Increasing diameters of the ascending aorta carry an elevated risk for acute aortic dissection. Elective replacement of the aortic root and ascending aorta with a valved conduit significantly improved survival in patients with Marfan syndrome.19 It is unknown to what extent the structural fibrillin-1 defect (resulting from a mutation of the fibrillin gene locus on chromosome 15) can affect the stability and durability of valve reconstruction. Recently published data confirm fibrillin fragmentation and deficiency in the aortic cusps of patients with Marfan syndrome and significant valve deterioration in patients with advanced disease.20 This contrasts with the intraoperative aspect in early disease stages and with the excellent results of valve preservation in this patient group.21 Furthermore, the risk of dissection in other aortic areas, with the need for a second or third operation, makes patient management more difficult when continuous anticoagulation is necessary. Considering these aspects, we favor this valve-preserving operation in patients with Marfan syndrome who have normal valve cusps.

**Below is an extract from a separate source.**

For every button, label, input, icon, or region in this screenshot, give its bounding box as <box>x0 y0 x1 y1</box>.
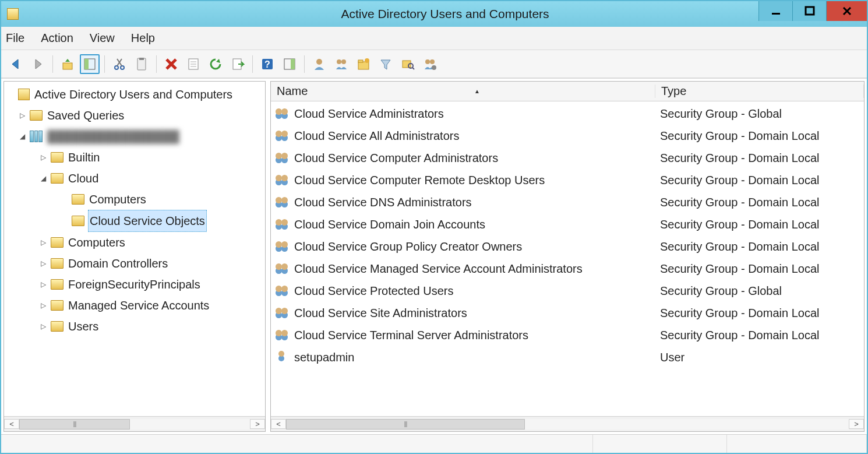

A significant limitation of our technique is the short observation period of our study. The longest follow-up in our patients is 5 years; results from >9 years exist in the Toronto group.9 Yet, significant degeneration in biological valves usually occurs after 10 years. Particularly with our technique, it is still unknown whether the more rigid aortic root can lead to abnormal cusp stress and, ultimately, to early valve degeneration. Preservation of a viable valve with an ongoing cellular repair process might delay this process considerably. Therefore, continuing critical evaluation of this technique, with carefully documented patient follow-up, is necessary to allow further judgment of the risks and benefits for patients undergoing aortic root surgery. Whether it is safe to use this technique in patients with bicuspid valves and thin and pliable leaflets is yet unknown. In our opinion, selected patients most likely could benefit from this procedure if excellent initial coaptation of cusps can be achieved.
Conclusions
Our results demonstrate that valve-preserving aortic root surgery
using this innovative technique represents a true alternative
to composite graft implantation. Low perioperative
morbidity and mortality, lack of anticoagulation, and excellent
hemodynamics encourage further use of this repair.
However, a final judgment on the long-term durability of this surgical
technique will require further studies.